3. Make Your Decision: There are more than 4,000 colleges in the United States to choose from. Making a final decision is always confusing. Ask yourself the following questions before you make a choice:

· Do they have the courses of study I want?

· Does the college offer the social life I want?

· Can my family afford the investment? 

· What is the academic culture like, and does it fit me?

· Can I handle the work?

· What will my job prospects be like after I graduate? 

· Do the students like their teachers?

· Will I enjoy campus life?

· What student groups will I join?

· Where will I live?

· If I need advice, who will help me?

Finally, build a pros-and-cons list for yourself and weigh the outcomes.

4. Accept an offer and respond to the other schools: You don’t have to make a decision overnight. But remember that colleges are serious about reply deadlines. If you don’t send your deposit in on time, you risk losing your place.

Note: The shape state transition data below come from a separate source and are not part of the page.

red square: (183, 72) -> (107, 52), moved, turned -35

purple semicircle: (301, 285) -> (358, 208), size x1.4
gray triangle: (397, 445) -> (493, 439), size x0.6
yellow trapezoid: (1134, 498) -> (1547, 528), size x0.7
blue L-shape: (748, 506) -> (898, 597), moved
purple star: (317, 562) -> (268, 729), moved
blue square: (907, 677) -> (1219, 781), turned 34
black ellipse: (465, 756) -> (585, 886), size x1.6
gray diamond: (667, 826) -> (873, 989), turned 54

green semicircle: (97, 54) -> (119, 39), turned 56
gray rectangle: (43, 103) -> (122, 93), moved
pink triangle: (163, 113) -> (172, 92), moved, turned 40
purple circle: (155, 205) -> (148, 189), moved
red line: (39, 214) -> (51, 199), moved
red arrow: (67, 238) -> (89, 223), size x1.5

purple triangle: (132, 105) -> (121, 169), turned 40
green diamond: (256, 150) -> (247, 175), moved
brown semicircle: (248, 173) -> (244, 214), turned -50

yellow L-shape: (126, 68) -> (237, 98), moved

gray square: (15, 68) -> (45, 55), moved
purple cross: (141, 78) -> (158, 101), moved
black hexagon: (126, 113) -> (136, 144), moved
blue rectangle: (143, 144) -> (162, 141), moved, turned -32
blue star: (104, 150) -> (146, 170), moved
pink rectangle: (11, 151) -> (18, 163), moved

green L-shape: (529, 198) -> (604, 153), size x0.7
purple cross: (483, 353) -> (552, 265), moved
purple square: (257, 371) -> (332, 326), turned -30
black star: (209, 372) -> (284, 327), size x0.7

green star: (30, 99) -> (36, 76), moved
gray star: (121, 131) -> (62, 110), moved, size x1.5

Once you’ve decided which college you want to attend, inform all the other colleges that accepted you about your decision. How do you do it? Try something along these lines:

Dear Admissions Committee:

I am writing in response to your offer of admission to the XXX program at XXX University. I appreciate your interest in me, but I regret to inform you that I will not be accepting your offer of admission. Thank you for your time and consideration.

Sincerely,

[Your Name]

Congrats again! Your admissions process is nearing its end. And if you follow these four steps, you can rest easy knowing that you made the best school decision for you.